Mahkemesiz, Yargısız, Sessiz Bir İnfaz
Alpsoy’un ifadelerine göre Şalcı Bacı ve beraberinde 7 kişi, taş ambarlar mevkiine götürüldü. Darağacı hazırlandı. Ancak burada dikkat çeken bir detay vardı: Yetkililer, idam edilenler arasında bir kadının olmasının halk üzerinde büyük infial oluşturacağını düşündüler. Bu yüzden darağacına çıkmadan önce Şalcı Bacı’nın kafasına bir un çuvalı geçirildi. Ama zavallı kadın, son anında bile susmadı:
"Ula kavat! Hem kadın kısmını asarsın hem de belli olmasın diye un çuvalı geçirirsin! Ödlek herif! Yüreğin varsa kadın astım desene!"

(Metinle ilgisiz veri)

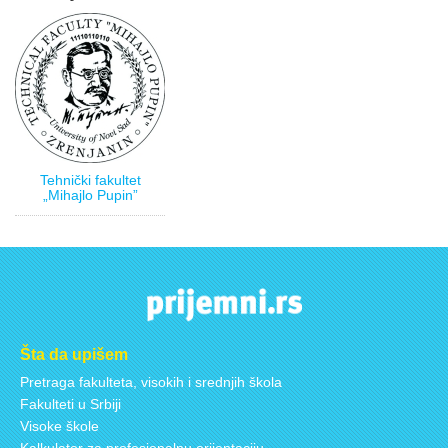
Tehnički fakultet
„Mihajlo Pupin”
Šta da upišem
Pretraga fakulteta, visokih i srednjih škola
Fakulteti u Srbiji
Visoke škole
Kalkulator za profesionalnu orijentaciju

Şalcı Bacı’nın cesedi, diğer mazlumlarla birlikte 3 gün boyunca darağacında bırakıldı. Daha sonra hepsi bir at arabasına doldurularak Erzurum'un kenar mahallelerinden birinde kazılan hendeklere atıldı. Bugün dahi mezarlarının tam olarak nerede olduğu bilinmiyor.

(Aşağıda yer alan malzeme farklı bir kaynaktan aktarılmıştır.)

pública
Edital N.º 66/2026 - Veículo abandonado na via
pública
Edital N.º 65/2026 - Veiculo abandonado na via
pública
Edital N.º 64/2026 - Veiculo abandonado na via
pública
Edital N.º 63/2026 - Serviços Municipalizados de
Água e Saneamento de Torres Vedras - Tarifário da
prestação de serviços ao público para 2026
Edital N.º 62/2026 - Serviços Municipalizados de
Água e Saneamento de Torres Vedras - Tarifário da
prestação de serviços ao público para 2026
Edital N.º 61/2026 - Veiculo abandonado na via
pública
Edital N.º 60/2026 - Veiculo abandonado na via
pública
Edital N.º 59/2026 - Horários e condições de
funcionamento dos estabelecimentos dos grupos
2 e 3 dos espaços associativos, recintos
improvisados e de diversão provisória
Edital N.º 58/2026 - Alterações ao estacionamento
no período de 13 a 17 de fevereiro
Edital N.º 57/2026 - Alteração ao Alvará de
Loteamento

İdamı Tescilleyen İtiraf: Çetin Altan’ın Dedesi Tatar Hasan Paşa
Olayın en dikkat çeken tarafı, inkâr edilemez bir şekilde kayıtlara geçen bir itiraftır. Sol kesimin ünlü isimlerinden olan gazeteci Çetin Altan, dedesi Tatar Hasan Paşa’nın bu vahşetin emrini verdiğini yıllar sonra açıkça itiraf etti. 1976’da yazdığı "Kahrolsun Komünizm Diye Diye" adlı kitabında dedesinin Erzurum'daki şapka isyanlarını bastırırken hızını alamayıp bir kadını da astığını kabul etti:
"Dedem Hasan Paşa, çok sert bir askerdi. Bir şapka isyanını bastırmakla görevlendirildiği bir kentte hızını alamayıp bir de kadın asmıştı. Sanırım siyasal suçtan ilk asılan kadın odur tarihimizde. O tarihte henüz doğmamıştım. Çok ama çok sonradan öğrendim bunları. Ve inanın, ince sızı gibi tatsız bir burukluk kaldı içimde."

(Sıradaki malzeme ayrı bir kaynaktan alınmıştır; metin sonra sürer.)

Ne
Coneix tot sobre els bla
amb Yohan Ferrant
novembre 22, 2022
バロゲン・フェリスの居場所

Çetin Altan’ın oğlu Ahmet Altan da 1990’ların sonunda yazdığı bir kitapta, babasından duyduğu bu olayları teyit etmiştir.
Tarihî Gerçekler ve Resmî Tarihin Çarpıtması
Resmî tarihçilerin önemli bir kısmı, Şalcı Bacı’nın varlığını ve idamını inkâr etme çabasına girişmiştir. Ancak hem dönemin Erzurumlularının anlattıkları hem de Çetin Altan gibi doğrudan olayın faili olan bir paşanın torununun itirafları, bu inkârın mümkün olmadığını göstermektedir.
Tarihçi Said Alpsoy, bu inkârı sert bir dille eleştirerek şunları söylüyor:
"Bugün bazı resmî tarihçi çakalları, böyle bir olayın hiç yaşanmadığını iddia ediyor. Ama bunu söylerken Çetin Altan’ın ve Ahmet Altan’ın itiraflarını nereye koyacaklarını açıklayamıyorlar. Erzurum’un yerlisi olan onlarca kişi, bu olayı nesilden nesile anlatıyor. Bu halk anlatıları, tarih metodolojisinde çok önemli bir delildir. Ama inkârcılar için tek geçerli kaynak, devletin sansürlü belgeleridir."
Müslüman Anadolu bu zulmü unutmayacak!
Tarih boyunca zulümle ayakta kalan hiçbir rejim olmamıştır. Şapka Devrimi, halkın kılığına kıyafetine yönelik bir değişimden öte, İslâmî kimliği yok etmeye yönelik bir saldırıydı. Bu uğurda binlerce insan öldürüldü, sürgün edildi, işkenceye maruz kaldı. Ve bu insanların kanı, bugün resmî tarihin sayfalarında bile yer almaktan kaçınılan kara bir leke olarak durmaya devam ediyor.
Kemalist rejim eliyle katledilen Şalcı Bacı’nın ve binlerce Müslümanın ahı, resmi tarih yalanlarıyla ve Mustafa Kemal güzellemeleriyle unutturulmaya devam ediyor.